WHAT YOU SHOULD DO »
Wherever "Boats" appears in a line of the listing, report that line.

RECORDS »

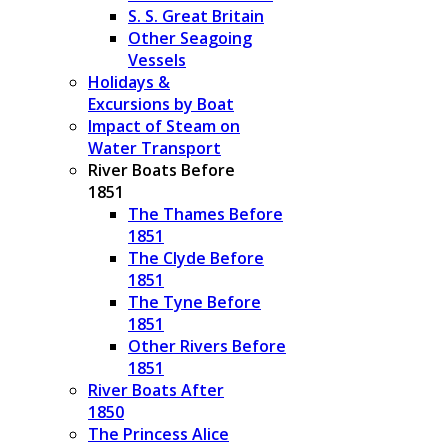
S. S. Great Britain
Other Seagoing
Vessels
Holidays &
Excursions by Boat
Impact of Steam on
Water Transport
River Boats Before
1851
The Thames Before
1851
The Clyde Before
1851
The Tyne Before
1851
Other Rivers Before
1851
River Boats After
1850
The Princess Alice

YOUR SOLUTION »
River Boats Before
River Boats After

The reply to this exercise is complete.